→ **EXERCISE DESCRIPTION**: In your copy of the listing below, reproduce each word exactly and include no pictures.

→ **ENTRIES PROVIDED**:
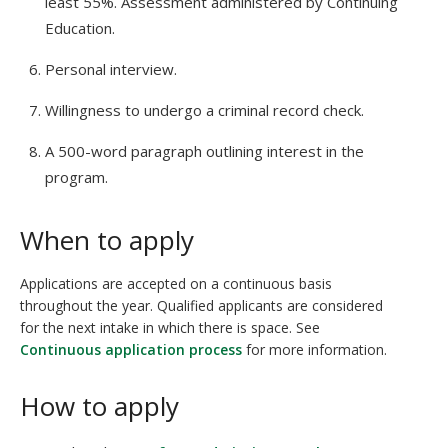
least 55%. Assessment administered by Continuing
Education.
Personal interview.
Willingness to undergo a criminal record check.
A 500-word paragraph outlining interest in the
program.
When to apply
Applications are accepted on a continuous basis
throughout the year. Qualified applicants are considered
for the next intake in which there is space. See
Continuous application process
for more information.
How to apply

→ **EXERCISE SOLUTION**:
least 55%. Assessment administered by Continuing
Education.
Personal interview.
Willingness to undergo a criminal record check.
A 500-word paragraph outlining interest in the
program.
When to apply
Applications are accepted on a continuous basis
throughout the year. Qualified applicants are considered
for the next intake in which there is space. See
Continuous application process
for more information.
How to apply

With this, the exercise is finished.